* _Goal of the exercise_:
Beginning with the first line, return the material verbatim and without pictures.

++++++++

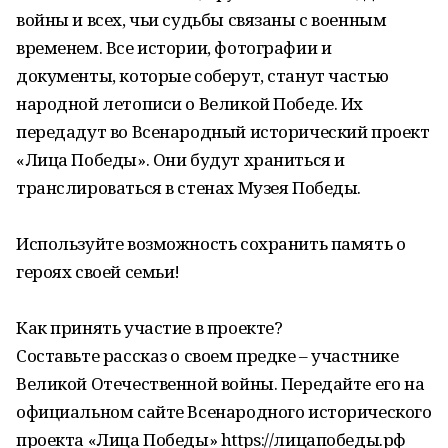
войны и всех, чьи судьбы связаны с военным
временем. Все истории, фотографии и
документы, которые соберут, станут частью
народной летописи о Великой Победе. Их
передадут во Всенародный исторический проект
«Лица Победы». Они будут храниться и
транслироваться в стенах Музея Победы.
Используйте возможность сохранить память о
героях своей семьи!
Как принять участие в проекте?
Составьте рассказ о своем предке – участнике
Великой Отечественной войны. Передайте его на
официальном сайте Всенародного исторического
проекта «Лица Победы» https://лицапобеды.рф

++++++++

* _Exercise output_:
войны и всех, чьи судьбы связаны с военным
временем. Все истории, фотографии и
документы, которые соберут, станут частью
народной летописи о Великой Победе. Их
передадут во Всенародный исторический проект
«Лица Победы». Они будут храниться и
транслироваться в стенах Музея Победы.
Используйте возможность сохранить память о
героях своей семьи!
Как принять участие в проекте?
Составьте рассказ о своем предке – участнике
Великой Отечественной войны. Передайте его на
официальном сайте Всенародного исторического
проекта «Лица Победы» https://лицапобеды.рф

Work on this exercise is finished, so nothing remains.